It was suggested to me, when I was in Jr. High, that the use of the “Royal We” in “Let us make humankind in OUR image,” is not confusing, if you only understand 18th century English grammar; but if you are looking to argue about a scriptural reference to a plural, or Male/Female, creator— there it is: male and female were created in God’s image—male and female images intertwined and inter-dependent.


Swedenborg has a completely different interpretation of the expression “PLURAL GOD”:

“Genesis 3:22. And Jehovah God said, “Here, the human has been like one of us, knowing good and evil, and now perhaps people will put out their hand and take from the tree of lives as well, and eat, and live forever.”
The reason Jehovah God speaks at first in the singular and then in the plural is that Jehovah God means the Lord and at the same time heaven with its angels. The fact that the human knew good and evil means that people became heavenly and so became wise and understanding. . . . 

In Genesis 1, for instance, the only name used is God, and he speaks in the plural there as well—“let us make a human in our image.” Not until the next chapter, which treats of heavenly people, is he called Jehovah God.

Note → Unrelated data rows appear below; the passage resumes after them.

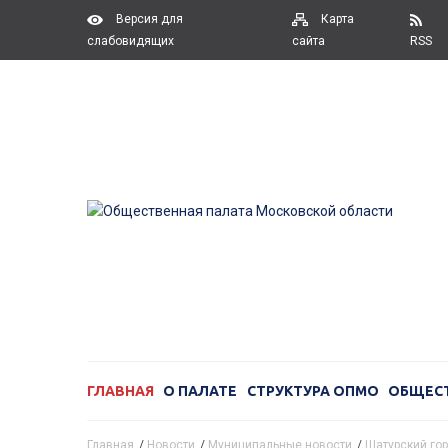
Версия для
Карта
слабовидящих
сайта
RSS
ГЛАВНАЯ
О ПАЛАТЕ
СТРУКТУРА ОПМО
ОБЩЕС
Главная
/
Новости
/
Муниципальные новости
/
Шатурский гор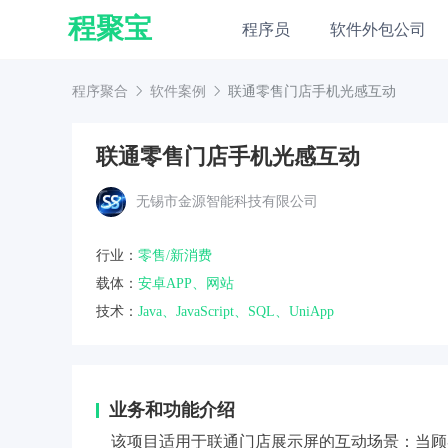
程聚宝
程序员
软件外包公司
程序聚合
软件案例
联通零售门店手机光感互动
联通零售门店手机光感互动
无锡市金源智能科技有限公司
行业：
零售/新消费
载体：
安卓APP、网站
技术：
Java、JavaScript、SQL、UniApp
业务和功能介绍
该项目适用于联通门店展示屏的互动场景：当顾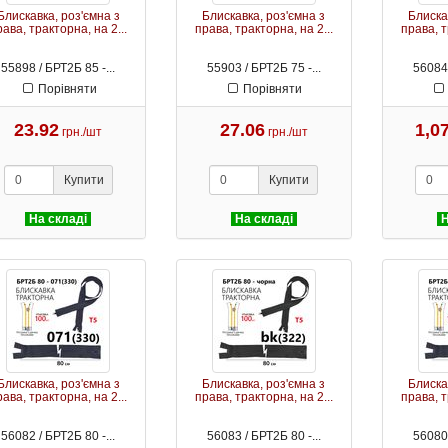
Блискавка, роз'ємна з
Блискавка, роз'ємна з
Блиска
рава, тракторна, на 2...
права, тракторна, на 2...
права, т
55898 / БРТ2Б 85 -...
55903 / БРТ2Б 75 -...
56084 
Порівняти
Порівняти
23.92
27.06
1,0
грн./шт
грн./шт
Купити
Купити
На складі
На складі
Н
Блискавка, роз'ємна з
Блискавка, роз'ємна з
Блиска
рава, тракторна, на 2...
права, тракторна, на 2...
права, т
56082 / БРТ2Б 80 -...
56083 / БРТ2Б 80 -...
56080 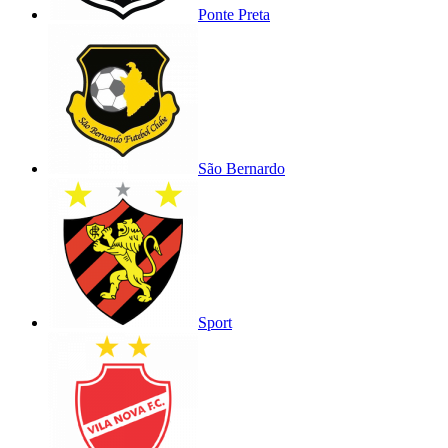
Ponte Preta
São Bernardo
Sport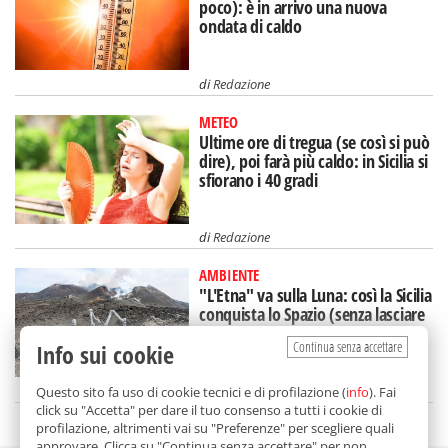
poco): è in arrivo una nuova
ondata di caldo
di
Redazione
METEO
Ultime ore di tregua (se così si può
dire), poi farà più caldo: in Sicilia si
sfiorano i 40 gradi
di
Redazione
AMBIENTE
"L'Etna" va sulla Luna: così la Sicilia
conquista lo Spazio (senza lasciare
la Terra)
Continua senza accettare
Info sui cookie
di
Aurelio Sanguinetti
Questo sito fa uso di cookie tecnici e di profilazione (
info
). Fai
click su "Accetta" per dare il tuo consenso a tutti i cookie di
profilazione, altrimenti vai su "Preferenze" per scegliere quali
approvare. Clicca su "Continua senza accettare" per non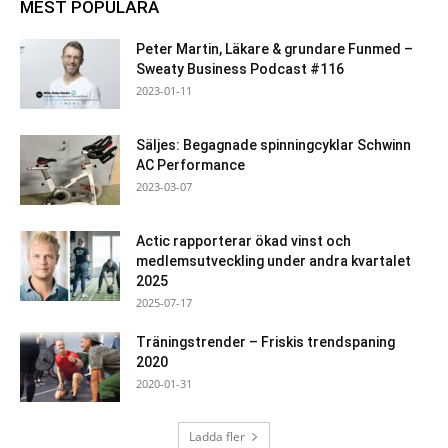
MEST POPULÄRA
Peter Martin, Läkare & grundare Funmed –
Sweaty Business Podcast #116
2023-01-11
Säljes: Begagnade spinningcyklar Schwinn
AC Performance
2023-03-07
Actic rapporterar ökad vinst och
medlemsutveckling under andra kvartalet
2025
2025-07-17
Träningstrender – Friskis trendspaning
2020
2020-01-31
Ladda fler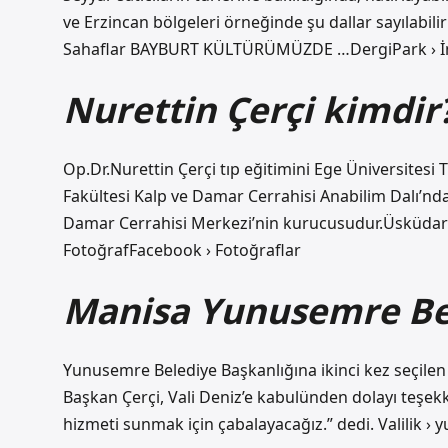
ve Erzincan bölgeleri örneğinde şu dallar sayılabilir: 
Sahaflar BAYBURT KÜLTÜRÜMÜZDE …DergiPark › İndi
Nurettin Çerçi kimdir
Op.Dr.Nurettin Çerçi tıp eğitimini Ege Üniversitesi T
Fakültesi Kalp ve Damar Cerrahisi Anabilim Dalı’nd
Damar Cerrahisi Merkezi’nin kurucusudur.Üsküdar 
FotoğrafFacebook › Fotoğraflar
Manisa Yunusemre Bel
Yunusemre Belediye Başkanlığına ikinci kez seçilen
Başkan Çerçi, Vali Deniz’e kabulünden dolayı teşek
hizmeti sunmak için çabalayacağız.” dedi. Valili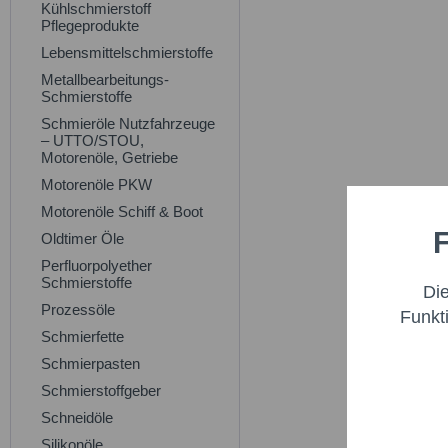
Kühlschmierstoff
Pflegeprodukte
Lebensmittelschmierstoffe
Metallbearbeitungs-
Schmierstoffe
Schmieröle Nutzfahrzeuge
– UTTO/STOU,
Motorenöle, Getriebe
Motorenöle PKW
Motorenöle Schiff & Boot
F
Oldtimer Öle
Funktio
Perfluorpolyether
Schmierstoffe
Di
Marketi
Prozessöle
Funkt
Schmierfette
Trackin
Schmierpasten
Schmierstoffgeber
Schneidöle
Persona
Silikonöle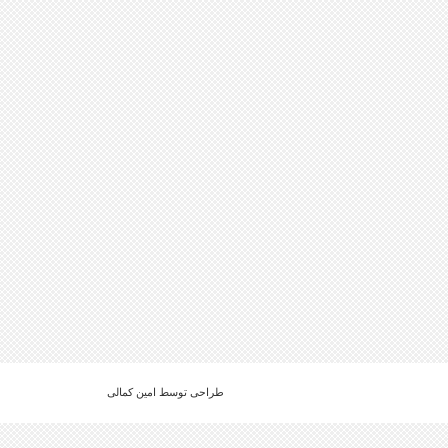
طراحی توسط امین کمالی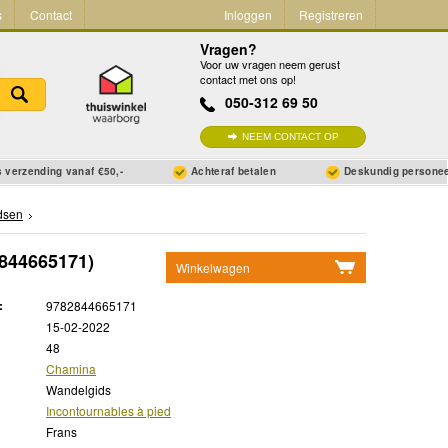
s
Contact
Inloggen
Registreren
Vragen?
Voor uw vragen neem gerust
contact met ons op!
050-312 69 50
NEEM CONTACT OP
 verzending vanaf €50,-
Achteraf betalen
Deskundig persone
dsen
844665171)
Winkelwagen
Geen items in winkelwagen
:
9782844665171
Ga naar winkelwagen
15-02-2022
48
Chamina
Wandelgids
Incontournables à pied
Frans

He is called Jehovah because he alone is, he alone lives; the name comes from his beingness.


Human beings are also called gods by virtue of their power, as in Psalms 82:6; John 10:34, 35. Moses was called a “God to Pharaoh” (Exodus 7:1). For the same reason, the [Hebrew] word for God, Elohim, is plural. Angels have no power at all on their own, however (as they themselves
confess), but only receive it from the Lord. Because of this, and since there is only one God, Jehovah God in the Word means the Lord alone. But when anything occurs through the ministry of angels, as in Genesis 1[:26], then the plural is used.”

So much for the “Royal WE”:

Back to Valentinus:]

“Valentinians believed that God is androgynous and frequently depicted him as a male-female dyad. This is related to the notion that God provides the universe with both form and substance. The feminine aspect of the deity is called Silence, Grace and Thought. Silence is God's primordial state of tranquillity and self-awareness. She is also the active creative Thought that makes all subsequent states of being (or "Aeons") substantial. The masculine aspect of God is Depth, also called Ineffable and First Father. Depth is the profoundly incomprehensible, all-encompassing aspect of the deity. He is essentially passive, yet when moved to action by his Feminine Thought, he gives the universe form.” 

The idea of Feminine Thought giving form to the universe reeks of hidden mystery; indeed, the idea of a Mother-God, in some ways, contradicts the whole Monotheistic-Patriarchal paradigm that dominates the Judeo-Christian image of the Divine. I quote below a selection of previously presented comments on the subject of the Male/Female God. 

My favorite is this one from The Gnostic Account of the Fall and the Creation of the Material World. It gives an account of the “Little Wisdom”, a very heavy wisdom indeed, because it suggests that the wisdom of death is the impulse behind material creation:

“As a result of the new harmony established by "Christos and Holy Spirit", a new, unpaired Aeon, Jesus, is created, who is the "perfect fruit of the Pleroma", and expresses in his being the attributes of all the other Aeons.

The Christ-Aeon meanwhile shapes the "formless entity" into a new Aeon, called Achamoth (from the Hebrew Hokhmah, "Wisdom"), who becomes a kind of lower Sophia.


Achamoth, realising she is outside the Pleroma and unable to return, experiences emotions such as grief, fear, etc. Jesus then descends from the Pleroma and separates her from these emotions, which then become the substance or primal matter of the Cosmos, i.e. Psyche (Soul/Mind) and Hyle (Matter/Darkness). 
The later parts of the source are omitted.